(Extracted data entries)
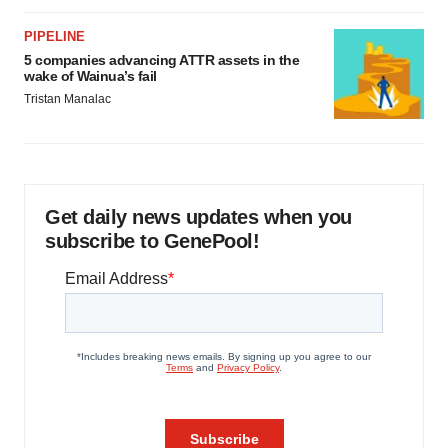
PIPELINE
5 companies advancing ATTR assets in the
wake of Wainua’s fail
Tristan Manalac
Get daily news updates when you
subscribe to GenePool!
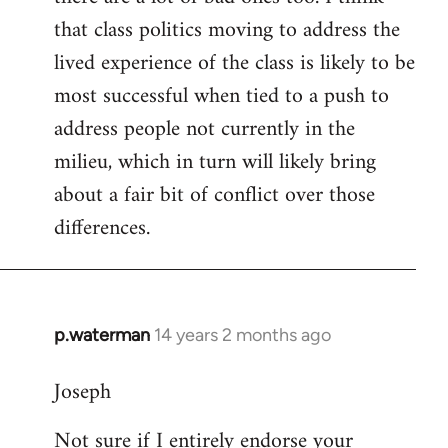
that class politics moving to address the
lived experience of the class is likely to be
most successful when tied to a push to
address people not currently in the
milieu, which in turn will likely bring
about a fair bit of conflict over those
differences.
p.waterman
14 years 2 months ago
In
reply
Joseph
to
Welcome
Not sure if I entirely endorse your
by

● Instructions to follow
The entries above are to be reproduced exactly, with the pictures dropped.

● Solution
PIPELINE
5 companies advancing ATTR assets in the
wake of Wainua’s fail
Tristan Manalac
Get daily news updates when you
subscribe to GenePool!
that class politics moving to address the
lived experience of the class is likely to be
most successful when tied to a push to
address people not currently in the
milieu, which in turn will likely bring
about a fair bit of conflict over those
differences.
p.waterman
14 years 2 months ago
In
reply
Joseph
to
Welcome
Not sure if I entirely endorse your
by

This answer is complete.